TASK DETAILS ▸ Go through the data below and return each line where the string "Robert" appears.

Records from a collection ▸
━━━━━━━━━━━━━━━━━━━━

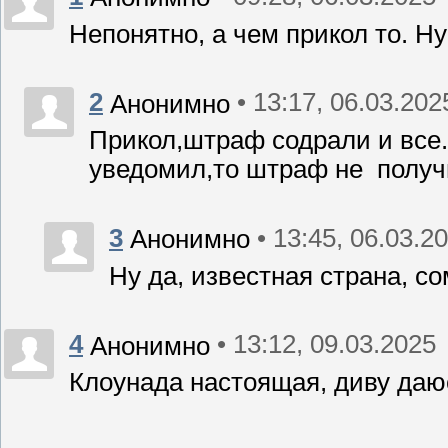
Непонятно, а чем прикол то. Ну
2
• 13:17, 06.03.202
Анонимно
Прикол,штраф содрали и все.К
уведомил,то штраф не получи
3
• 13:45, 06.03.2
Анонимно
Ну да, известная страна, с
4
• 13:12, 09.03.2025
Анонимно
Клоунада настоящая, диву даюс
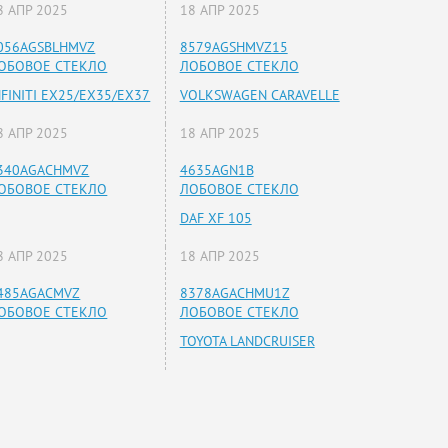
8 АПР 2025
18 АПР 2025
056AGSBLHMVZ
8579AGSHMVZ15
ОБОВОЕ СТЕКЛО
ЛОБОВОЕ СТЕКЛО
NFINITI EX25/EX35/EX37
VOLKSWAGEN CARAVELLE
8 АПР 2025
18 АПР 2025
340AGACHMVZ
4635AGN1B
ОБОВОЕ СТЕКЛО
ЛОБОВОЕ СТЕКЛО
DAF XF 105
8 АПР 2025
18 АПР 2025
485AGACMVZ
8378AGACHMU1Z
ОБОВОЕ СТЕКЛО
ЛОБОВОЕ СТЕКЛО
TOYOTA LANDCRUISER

━━━━━━━━━━━━━━━━━━━━

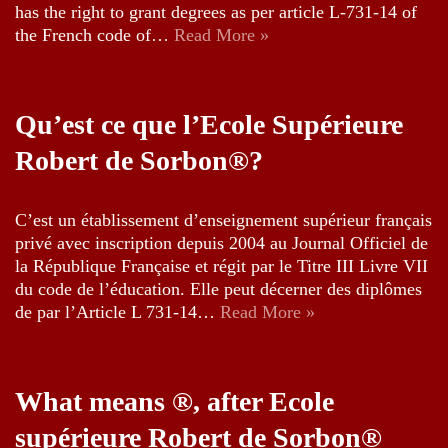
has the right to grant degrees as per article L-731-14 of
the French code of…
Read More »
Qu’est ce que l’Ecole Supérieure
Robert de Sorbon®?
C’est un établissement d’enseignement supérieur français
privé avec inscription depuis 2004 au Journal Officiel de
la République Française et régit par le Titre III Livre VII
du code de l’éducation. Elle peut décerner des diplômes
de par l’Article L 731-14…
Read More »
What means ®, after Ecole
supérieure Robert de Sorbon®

━━━━━━━━━━━━━━━━━━━━

RESULT OF THIS EXERCISE ▸
Robert de Sorbon®?
supérieure Robert de Sorbon®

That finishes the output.